Top of EXTRACTED INFORMATION

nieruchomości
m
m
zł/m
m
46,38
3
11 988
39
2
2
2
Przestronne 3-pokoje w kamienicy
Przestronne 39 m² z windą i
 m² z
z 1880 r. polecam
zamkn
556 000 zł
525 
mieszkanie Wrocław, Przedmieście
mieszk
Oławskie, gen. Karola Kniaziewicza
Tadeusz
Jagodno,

Bottom of EXTRACTED INFORMATION

» **WORK TO BE COMPLETED**
Set every entry down once more, exactly as written above.

» **OUTPUT BELOW**
nieruchomości
m
m
zł/m
m
46,38
3
11 988
39
2
2
2
Przestronne 3-pokoje w kamienicy
Przestronne 39 m² z windą i
 m² z
z 1880 r. polecam
zamkn
556 000 zł
525 
mieszkanie Wrocław, Przedmieście
mieszk
Oławskie, gen. Karola Kniaziewicza
Tadeusz
Jagodno,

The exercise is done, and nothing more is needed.